[ARVADOS] updated: 1.2.0-191-g71fa8bdbd
Git user
git at public.curoverse.com
Tue Nov 6 09:40:10 EST 2018
Summary of changes:
sdk/python/arvados/arvfile.py | 8 ++++++++
sdk/python/arvados/collection.py | 31 ++++++++++++++++++++++++++-----
sdk/python/tests/test_collections.py | 7 +++++++
3 files changed, 41 insertions(+), 5 deletions(-)
via 71fa8bdbd8bfb44ce3551d1e69ada6f2780e815c (commit)
from b8addea7d6c8c464a2743191561470332eeaba13 (commit)
Those revisions listed above that are new to this repository have
not appeared on any other notification email; so we list those
revisions in full, below.
commit 71fa8bdbd8bfb44ce3551d1e69ada6f2780e815c
Author: Lucas Di Pentima <ldipentima at veritasgenetics.com>
Date: Tue Nov 6 11:39:14 2018 -0300
14259: Don't scan the entire collection for remote blocks when not needed.
Arvados-DCO-1.1-Signed-off-by: Lucas Di Pentima <ldipentima at veritasgenetics.com>
diff --git a/sdk/python/arvados/arvfile.py b/sdk/python/arvados/arvfile.py
index f4580f346..f58c882e2 100644
--- a/sdk/python/arvados/arvfile.py
+++ b/sdk/python/arvados/arvfile.py
@@ -901,6 +901,14 @@ class ArvadosFile(object):
return False
@synchronized
+ def has_remote_blocks(self):
+ """Returns True if any of the segment's locators has a +R signature"""

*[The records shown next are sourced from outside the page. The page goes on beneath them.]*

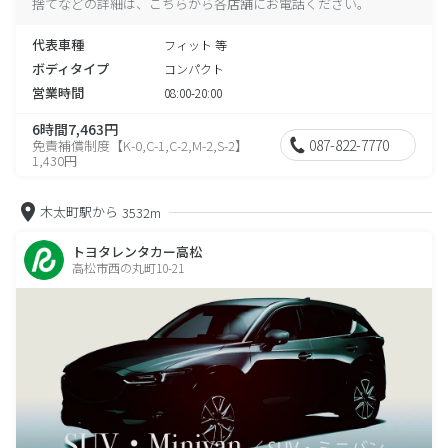
捨てなどの詳細は、こちらから各店舗にお電話ください。
代表車種
フィット 等
ボディタイプ
コンパクト
営業時間
08:00-20:00
6時間7,463円
087-822-7770
免責補償制度【K-0,C-1,C-2,M-2,S-2】
1,430円
木太町駅から
3532m
トヨタレンタカー高松
高松市西の丸町10-21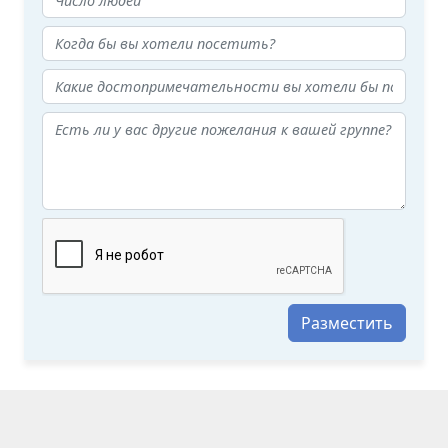
Разместить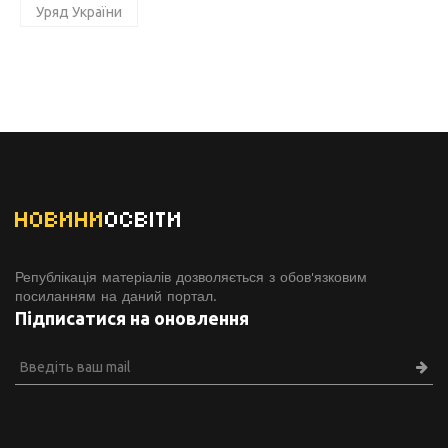
Уряд України
НОВИНИ
ОСВІТИ
Републікація матеріалів дозволяється з обов'язковим
посиланням на даний портал.
Підписатися на оновлення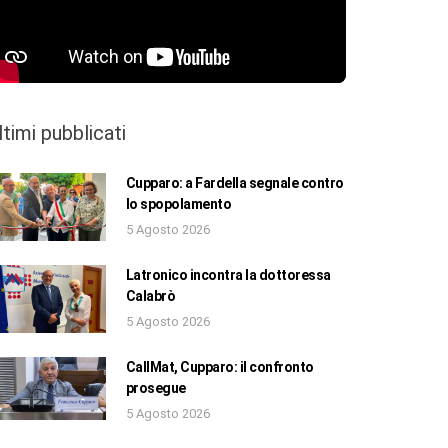
ltimi pubblicati
Cupparo: a Fardella segnale contro
lo spopolamento
5 Agosto 2026
Latronico incontra la dottoressa
Calabrò
5 Agosto 2026
CallMat, Cupparo: il confronto
prosegue
5 Agosto 2026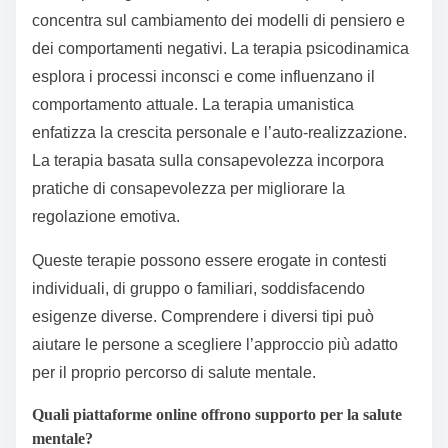
concentra sul cambiamento dei modelli di pensiero e
dei comportamenti negativi. La terapia psicodinamica
esplora i processi inconsci e come influenzano il
comportamento attuale. La terapia umanistica
enfatizza la crescita personale e l’auto-realizzazione.
La terapia basata sulla consapevolezza incorpora
pratiche di consapevolezza per migliorare la
regolazione emotiva.
Queste terapie possono essere erogate in contesti
individuali, di gruppo o familiari, soddisfacendo
esigenze diverse. Comprendere i diversi tipi può
aiutare le persone a scegliere l’approccio più adatto
per il proprio percorso di salute mentale.
Quali piattaforme online offrono supporto per la salute
mentale?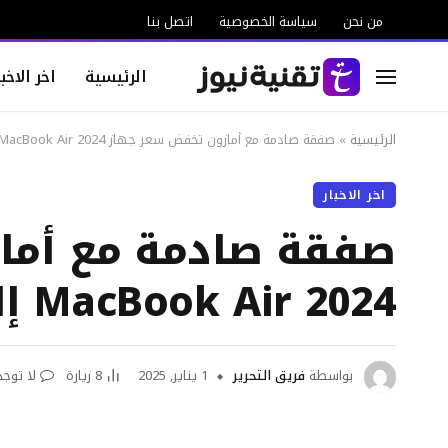
من نحن
سياسة الخصوصية
اتصل بنا
الرئيسية
اخر الاخبا
الرئيسية
»
صفقة صادمة مع أمازون تخفض سعر جهاز Apple MacBook Air 2024 إلى أقل من 900 دولار
اخر الاخبار
MacBook Air 2024 إلى أقل من 900 دولار
بواسطة
فريق التحرير
1 يناير, 2025
8
زيارة
لا توجد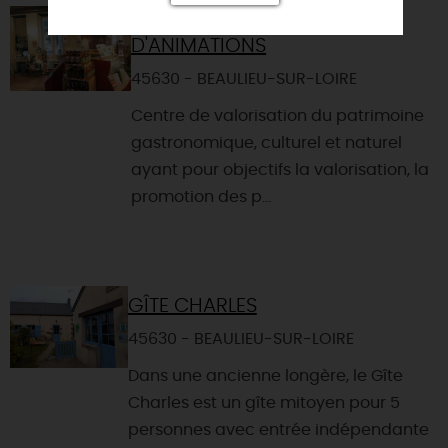
MAISON DU TERROIR ET
D'ANIMATIONS
45630 - BEAULIEU-SUR-LOIRE
Centre de valorisation du patrimoine
gastronomique, culturel et naturel
ayant pour objectifs la valorisation, la
promotion des p...
GÎTE CHARLES
45630 - BEAULIEU-SUR-LOIRE
Dans une ancienne longère, le Gîte
Charles est un gîte mitoyen pour 5
personnes avec entrée indépendante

+ for s in self._segments:
+ if '+R' in s.locator:
+ return True
+ return False
+
+ @synchronized
def segments(self):
return copy.copy(self._segments)
diff --git a/sdk/python/arvados/collection.py b/sdk/python/arvados/collection.py
index 13301b297..d63e9424e 100644
--- a/sdk/python/arvados/collection.py
+++ b/sdk/python/arvados/collection.py
@@ -520,6 +520,7 @@ class RichCollectionBase(CollectionBase):
def __init__(self, parent=None):
self.parent = parent
self._committed = False
+ self._has_remote_blocks = False
self._callback = None
self._items = {}
@@ -544,6 +545,15 @@ class RichCollectionBase(CollectionBase):
def stream_name(self):
raise NotImplementedError()
+ @synchronized
+ def has_remote_blocks(self):
+ """Recursively check for a +R segment locator signature."""
+
+ for item in self:
+ if self[item].has_remote_blocks():
+ return True
+ return False
+
@must_be_writable
@synchronized
def find_or_create(self, path, create_type):
@@ -901,6 +911,8 @@ class RichCollectionBase(CollectionBase):
source_obj, target_dir, target_name = self._get_src_target(source, target_path, source_collection, True)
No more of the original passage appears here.